For instance, the client puts a command, the command is received and executed, but the acknowledgement of the command is lost in transit.  As PUT is supposed to be idempotent, the client may send the command document a second time.

The model, it should be running the commands given to it.  So you need either that the commands in the model handle commands idempotently, or you need the anti-corruption layer to do the right thing when the duplicated command arrives.

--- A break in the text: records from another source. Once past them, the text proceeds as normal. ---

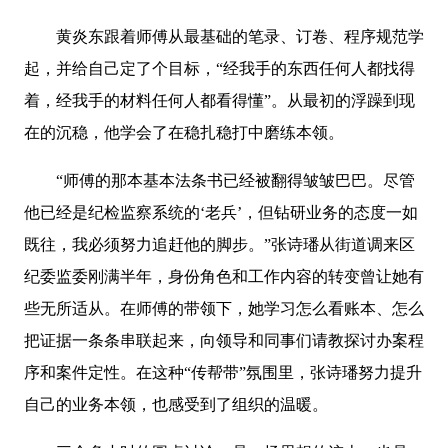
黄炎东跟着师傅从最基础的笔录、订卷、程序规范学
起，并给自己定了个目标，“经我手的东西任何人都找得
着，经我手的材料任何人都看得懂”。从最初的浮躁到现
在的沉稳，他学会了在稳扎稳打中磨练本领。
“师傅的那本基本法条书已经被翻得皱皱巴巴。尽管
他已经是纪检监察系统的‘老兵’，但钻研业务的态度一如
既往，我必须努力追赶他的脚步。”张诗璠从街道调来区
纪委监委刚满半年，身份角色和工作内容的转变曾让她有
些无所适从。在师傅的带领下，她学习怎么看账本、怎么
把证据一条条串联起来，向领导和同事们请教探讨办案程
序和案件定性。在这种“传帮带”氛围里，张诗璠努力提升
自己的业务本领，也感受到了组织的温暖。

An example scenario: Alice puts command.id:1 to the server.  The server executes the command, updating the history of the model, and publishes a reply.  That reply is lost in transit.  Bob puts command.id:2 to the server, updating the model further.  Alice times out waiting for the acknowledgment that her command arrived, and resends it.  Charlie puts command.id:3 to the server, but is data is stale because he was working from a state prior to Alice's first command.

What should the responses look like?

Bob, clearly, successfully delivered a command that was executed, he should see a status 201 Created message.   Charlie's command should be rejected, because the preconditions under which he submitted the command were not met, which probably means a 409 or 411 response.  Alice's first command should like Bob, get a 201.  When she resubmits the same command a second time, it is still supposed to be an idempotent operation, so she should still be getting the 201 response (and not the error code seen by Charlie).

That probably means a message store: to cache the response in the application layer for a time so that it can be replayed without interacting with the model.

My feeling is that the command should be considered immutable by the client; a second put that doesn't agree with the first should be rejected.  The delete by the client might be a way to incorporate an acknowledgement, and expire the data in the message store.